Chaining filters: processing document in document
After a filter processes a document, you can run another filter to further process the text. For example, cells in an Excel workbook might contain HTML markup. In this case, you can apply the HTML filter to the contents of the cells, turning HTML markup into sensible inline tags.
Or, a plain text filter may contain lines in the 'name=value' form, where the 'name=' part should not be touched. In this case, you can apply a Regex tagger to turn the 'name=' parts into inline tags.
To run another filter after the first one, click the Add cascading filter... link below the Filter configuration box. The Add cascading filter dialog appears.
Important: You cannot specify a second filter if the first filter returns inline tags. You can still use the XML filter as the first filter, but the second filter will fail if the XML filter returns at least one inline tag.
Note: In some cases, XML- and HTML-based filters (including .DOCX) represent whitespace characters (tabs, newlines) with inline tags. However, if there is a second filter, the first filter will pass on the whitespace characters as they are, and these characters will be replaced with inline tags only after the second filter processed the text.

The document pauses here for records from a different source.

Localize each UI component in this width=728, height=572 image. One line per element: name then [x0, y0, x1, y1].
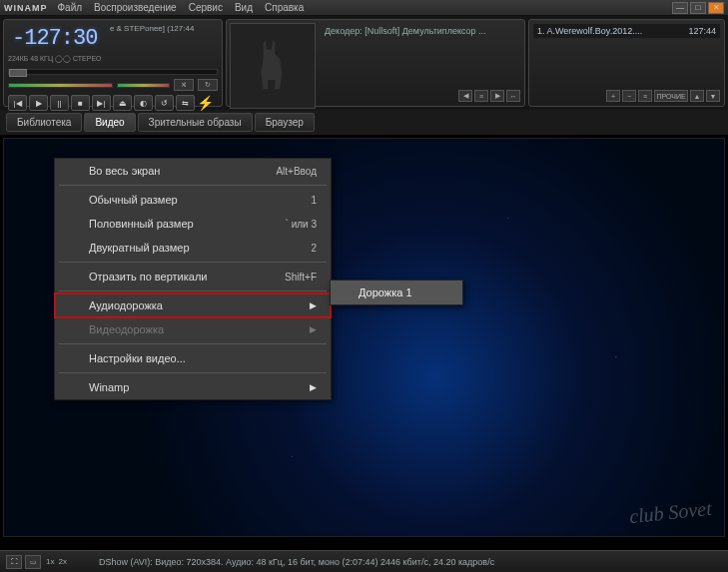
- prev-button[interactable]: |◀: [8, 95, 27, 111]
- ctx-double-size[interactable]: Двукратный размер2: [55, 236, 331, 260]
- ctx-separator: [59, 290, 327, 291]
- pause-button[interactable]: ||: [50, 95, 69, 111]
- pl-other-button[interactable]: ПРОЧИЕ: [654, 90, 688, 102]
- menu-view[interactable]: Вид: [235, 2, 253, 13]
- app-brand: WINAMP: [4, 3, 48, 13]
- repeat-toggle[interactable]: ↻: [198, 79, 218, 91]
- song-meta: 224КБ 48 КГЦ ◯◯ СТЕРЕО: [8, 55, 218, 63]
- tab-bar: Библиотека Видео Зрительные образы Брауз…: [0, 110, 728, 135]
- zoom-2x[interactable]: 2x: [58, 557, 66, 566]
- tab-browser[interactable]: Браузер: [255, 113, 315, 132]
- dec-list-button[interactable]: ≡: [474, 90, 488, 102]
- player-top-row: -127:30 e & STEPonee] (127:44 224КБ 48 К…: [0, 16, 728, 110]
- dec-prev-button[interactable]: ◀: [458, 90, 472, 102]
- play-button[interactable]: ▶: [29, 95, 48, 111]
- dec-next-button[interactable]: ▶: [490, 90, 504, 102]
- menu-help[interactable]: Справка: [265, 2, 304, 13]
- status-bar: ⛶ ▭ 1x 2x DShow (AVI): Видео: 720x384. А…: [0, 550, 728, 572]
- llama-icon: [248, 38, 298, 94]
- pl-up-button[interactable]: ▲: [690, 90, 704, 102]
- playlist-item-time: 127:44: [688, 26, 716, 36]
- playlist-item-title: 1. A.Werewolf.Boy.2012....: [537, 26, 642, 36]
- pl-add-button[interactable]: +: [606, 90, 620, 102]
- ctx-video-track: Видеодорожка▶: [55, 317, 331, 341]
- close-button[interactable]: ✕: [708, 2, 724, 14]
- seek-bar[interactable]: [8, 69, 218, 75]
- audio-track-submenu: Дорожка 1: [330, 280, 463, 305]
- shuffle-toggle[interactable]: ⤨: [174, 79, 194, 91]
- pl-down-button[interactable]: ▼: [706, 90, 720, 102]
- ctx-fullscreen[interactable]: Во весь экранAlt+Ввод: [55, 159, 331, 183]
- context-menu: Во весь экранAlt+Ввод Обычный размер1 По…: [54, 158, 332, 400]
- time-display[interactable]: -127:30: [8, 24, 101, 53]
- ctx-audio-track[interactable]: Аудиодорожка▶: [55, 293, 331, 317]
- tab-video[interactable]: Видео: [84, 113, 135, 132]
- ctx-flip-vertical[interactable]: Отразить по вертикалиShift+F: [55, 265, 331, 288]
- menu-file[interactable]: Файл: [58, 2, 83, 13]
- minimize-button[interactable]: —: [672, 2, 688, 14]
- playlist-panel: 1. A.Werewolf.Boy.2012.... 127:44 + − ≡ …: [528, 19, 725, 107]
- tab-library[interactable]: Библиотека: [6, 113, 82, 132]
- aux1-button[interactable]: ◐: [134, 95, 153, 111]
- aux3-button[interactable]: ⇆: [176, 95, 195, 111]
- submenu-track-1[interactable]: Дорожка 1: [331, 281, 462, 304]
- chevron-right-icon: ▶: [310, 300, 317, 310]
- decoder-panel: Декодер: [Nullsoft] Демультиплексор ... …: [226, 19, 525, 107]
- menu-playback[interactable]: Воспроизведение: [94, 2, 177, 13]
- decoder-value: [Nullsoft] Демультиплексор ...: [364, 26, 485, 36]
- next-button[interactable]: ▶|: [92, 95, 111, 111]
- ctx-normal-size[interactable]: Обычный размер1: [55, 188, 331, 212]
- ctx-separator: [59, 343, 327, 344]
- status-fullscreen-button[interactable]: ⛶: [6, 555, 22, 569]
- titlebar: WINAMP Файл Воспроизведение Сервис Вид С…: [0, 0, 728, 16]
- pl-misc-button[interactable]: ≡: [638, 90, 652, 102]
- chevron-right-icon: ▶: [310, 324, 317, 334]
- pl-rem-button[interactable]: −: [622, 90, 636, 102]
- tab-vis[interactable]: Зрительные образы: [138, 113, 253, 132]
- status-info: DShow (AVI): Видео: 720x384. Аудио: 48 к…: [99, 557, 494, 567]
- ctx-separator: [59, 262, 327, 263]
- menu-service[interactable]: Сервис: [189, 2, 223, 13]
- volume-slider[interactable]: [8, 83, 113, 88]
- balance-slider[interactable]: [117, 83, 170, 88]
- playlist-item[interactable]: 1. A.Werewolf.Boy.2012.... 127:44: [533, 24, 720, 38]
- ctx-separator: [59, 185, 327, 186]
- decoder-label: Декодер:: [325, 26, 363, 36]
- status-normal-button[interactable]: ▭: [25, 555, 41, 569]
- lightning-icon[interactable]: ⚡: [197, 95, 218, 111]
- chevron-right-icon: ▶: [310, 382, 317, 392]
- dec-stretch-button[interactable]: ↔: [506, 90, 520, 102]
- maximize-button[interactable]: □: [690, 2, 706, 14]
- zoom-1x[interactable]: 1x: [46, 557, 54, 566]
- stop-button[interactable]: ■: [71, 95, 90, 111]
- eject-button[interactable]: ⏏: [113, 95, 132, 111]
- ctx-half-size[interactable]: Половинный размер` или 3: [55, 212, 331, 236]
- player-display-panel: -127:30 e & STEPonee] (127:44 224КБ 48 К…: [3, 19, 223, 107]
- aux2-button[interactable]: ↺: [155, 95, 174, 111]
- ctx-winamp[interactable]: Winamp▶: [55, 375, 331, 399]
- song-title: e & STEPonee] (127:44: [110, 24, 210, 33]
- ctx-video-settings[interactable]: Настройки видео...: [55, 346, 331, 370]
- seek-thumb[interactable]: [9, 69, 27, 77]
- ctx-separator: [59, 372, 327, 373]
- album-art: [230, 23, 316, 109]
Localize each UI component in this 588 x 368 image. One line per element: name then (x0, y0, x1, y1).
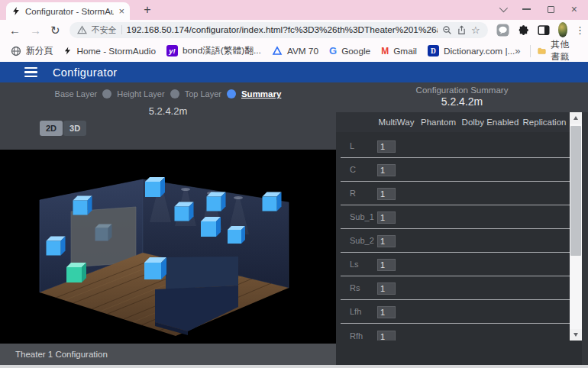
browser-toolbar: ← → ↻ 不安全 192.168.50.174/configurator/in… (0, 20, 588, 40)
multiway-input[interactable] (377, 282, 396, 295)
dictionary-d-icon: D (428, 45, 439, 56)
caption-bar: Theater 1 Configuration (0, 344, 336, 365)
multiway-input[interactable] (377, 164, 396, 176)
window-maximize-icon[interactable] (548, 6, 554, 13)
table-scrollbar[interactable] (570, 112, 582, 341)
bookmark-avm70[interactable]: AVM 70 (272, 46, 318, 56)
bookmarks-overflow-chevron[interactable]: » (515, 45, 520, 56)
forward-icon: → (30, 24, 41, 36)
window-minimize-icon[interactable] (522, 8, 531, 10)
multiway-input[interactable] (377, 188, 396, 200)
new-tab-button[interactable]: + (139, 2, 156, 18)
table-row-rfh-clipped: Rfh (341, 324, 570, 341)
address-bar[interactable]: 不安全 192.168.50.174/configurator/index.ht… (69, 22, 488, 38)
bookmark-translator[interactable]: y! bond漢語(繁體)翻... (166, 45, 261, 57)
speaker-cube-blue[interactable] (145, 177, 165, 197)
theater-caption: Theater 1 Configuration (15, 350, 108, 359)
other-bookmarks-button[interactable]: 其他書籤 (538, 39, 577, 63)
window-bottom-edge (0, 365, 588, 368)
bookmarks-bar: 新分頁 Home - StormAudio y! bond漢語(繁體)翻... … (0, 40, 588, 62)
browser-menu-icon[interactable]: ⋮ (575, 24, 585, 36)
step-dot (102, 89, 111, 98)
table-row-l: L (341, 134, 570, 158)
bookmark-label: Home - StormAudio (76, 46, 156, 56)
channel-label: Sub_2 (341, 236, 377, 245)
speaker-cube-blue[interactable] (175, 202, 194, 221)
multiway-input[interactable] (377, 331, 396, 341)
share-icon[interactable] (457, 25, 467, 35)
speaker-cube-blue[interactable] (201, 217, 221, 237)
room-render (0, 150, 336, 344)
side-panel-icon[interactable] (538, 24, 550, 36)
bookmark-label: bond漢語(繁體)翻... (183, 45, 261, 57)
view-3d-button[interactable]: 3D (63, 121, 86, 136)
step-base-layer[interactable]: Base Layer (55, 89, 98, 98)
table-row-sub2: Sub_2 (341, 229, 570, 253)
url-text[interactable]: 192.168.50.174/configurator/index.html?f… (127, 24, 438, 35)
scrollbar-thumb[interactable] (570, 126, 581, 256)
bookmark-label: Gmail (393, 46, 417, 56)
multiway-input[interactable] (377, 306, 396, 318)
bookmark-stormaudio-home[interactable]: Home - StormAudio (63, 46, 156, 56)
lightning-icon (63, 46, 72, 56)
channel-label: L (341, 141, 377, 150)
channel-table: L C R Sub_1 Sub_2 (341, 132, 570, 341)
bookmark-gmail[interactable]: M Gmail (381, 46, 417, 56)
extensions-puzzle-icon[interactable] (518, 24, 529, 36)
config-name: 5.2.4.2m (0, 105, 336, 117)
reload-icon[interactable]: ↻ (50, 24, 60, 36)
multiway-input[interactable] (377, 259, 396, 271)
view-2d-button[interactable]: 2D (40, 121, 63, 136)
speaker-cube-blue[interactable] (73, 196, 92, 215)
speaker-cube-blue[interactable] (47, 237, 66, 256)
bookmark-label: AVM 70 (287, 46, 318, 56)
yahoo-icon: y! (166, 45, 178, 56)
tab-close-icon[interactable]: × (118, 6, 124, 16)
layer-stepper: Base Layer Height Layer Top Layer Summar… (0, 89, 336, 98)
bookmark-label: Google (341, 46, 370, 56)
view-toggle: 2D 3D (40, 121, 86, 136)
channel-label: Sub_1 (341, 212, 377, 221)
speaker-cube-ghost[interactable] (95, 224, 112, 241)
menu-hamburger-icon[interactable] (24, 67, 37, 78)
room-3d-viewport[interactable] (0, 150, 336, 344)
channel-label: Rs (341, 283, 377, 292)
step-top-layer[interactable]: Top Layer (185, 89, 221, 98)
profile-avatar[interactable] (558, 22, 567, 37)
summary-header: Configuration Summary 5.2.4.2m (336, 82, 588, 112)
column-replication: Replication (519, 118, 570, 127)
table-row-c: C (341, 158, 570, 182)
stormaudio-lightning-favicon-icon (11, 6, 21, 16)
bookmark-google[interactable]: G Google (329, 45, 370, 56)
speaker-cube-blue[interactable] (228, 226, 245, 244)
bookmarks-divider (530, 45, 531, 57)
step-summary[interactable]: Summary (241, 89, 281, 98)
window-close-icon[interactable]: × (571, 3, 577, 15)
browser-tab[interactable]: Configurator - StormAudio × (6, 2, 130, 20)
line-extension-icon[interactable] (496, 24, 509, 37)
bookmark-new-tab[interactable]: 新分頁 (11, 45, 53, 57)
tab-title: Configurator - StormAudio (25, 7, 114, 16)
multiway-input[interactable] (377, 235, 396, 247)
speaker-cube-teal[interactable] (66, 263, 86, 282)
bookmark-star-icon[interactable]: ☆ (471, 24, 480, 36)
table-row-sub1: Sub_1 (341, 205, 570, 229)
channel-label: Ls (341, 260, 377, 269)
back-icon[interactable]: ← (9, 24, 21, 36)
scroll-up-button[interactable] (570, 112, 582, 124)
zoom-icon[interactable] (442, 25, 452, 35)
column-multiway: MultiWay (377, 118, 415, 127)
sofa (155, 257, 238, 335)
window-menu-chevron-icon[interactable] (499, 6, 506, 12)
bookmark-label: Dictionary.com |... (444, 46, 515, 56)
scroll-down-button[interactable] (570, 329, 582, 341)
step-dot (170, 89, 179, 98)
speaker-cube-blue[interactable] (207, 192, 226, 211)
bookmark-dictionary[interactable]: D Dictionary.com |... (428, 45, 515, 56)
step-height-layer[interactable]: Height Layer (117, 89, 164, 98)
multiway-input[interactable] (377, 140, 396, 153)
multiway-input[interactable] (377, 211, 396, 224)
table-row-r: R (341, 182, 570, 205)
speaker-cube-blue[interactable] (144, 257, 166, 279)
speaker-cube-blue[interactable] (263, 192, 282, 211)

Note: This does not apply to MS Office documents that contain embedded objects or documents – memoQ still does not import the embedded objects.
Note: If you have an XML -> HTML filter chain, and the XML filter imports context or comments, that information is lost. Only the Regex Tagger keeps such information from "previous" filters from a previous filter.
Cascading filters vs. encoding
If you attach the HTML filter, the Regex Text filter, etc. as a second or further filter in a cascading filter chain, then you can change the import/export encoding options for that second or third filter. But if you do change the encoding, you might get export problems. memoQ relies on the content to be passed on in the chain (from filter 1 to filter 2 at import and back at export) in UTF-8 encoding, which is the case if you do not change the import/export encodings. But if you change the encoding in the 2nd. etc. filter, the export may fail with corrupted characters.
Therefore, we recommend not to change the encoding options in cascading filters for the second, third, etc. filters in your filter chain. You can change the encoding in the first filter of the filter chain.